In another letter, he tells her how he came home from orchestra practice to find his friends Jim and Bill taking photos. They offer to take one of him in a “studying pose,” but he instead takes this moment to grandiosely reiterate his feelings for her.

He wrote, “I dashed into my room for your picture and had my picture taken looking at you. Wasn’t that an idea? There I sat gazing steadily at you for ten whole minutes. It was divine. The trouble was that the fellows razzed me about the tears in my eyes after the ten minutes were up. If the picture is half way decent, I’ll send it to you.”
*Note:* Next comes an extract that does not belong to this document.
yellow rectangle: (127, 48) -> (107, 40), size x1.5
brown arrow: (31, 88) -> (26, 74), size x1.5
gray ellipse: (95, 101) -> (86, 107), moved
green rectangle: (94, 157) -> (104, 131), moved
Grand declarations like these are accented by the prosaic happenings of other letters, but it is the last letter in the book, a haunting juxtaposition between the banal and the beautiful that succeeds in capturing the extraordinary ordinary. In the first half of the letter, DeMasi nitpicks at his grades and resigns from the mission of making it into Phi Beta Kappa. Moving away from his grades, DeMasi embarks on a declaration of love for Peggy that is splendid in its simplicity, and marked by the tragic knowledge that he did not live for long after he wrote it.

“It seems that lately my whole romantic expression has been reduced to ‘I love her,’” he wrote. “But even that may achieve lofty heights in expression when its fullest, deepest, sincerest sense is appreciated. So then, to the devil with the whole Romantic school, and may my love for you increase as the years go by.”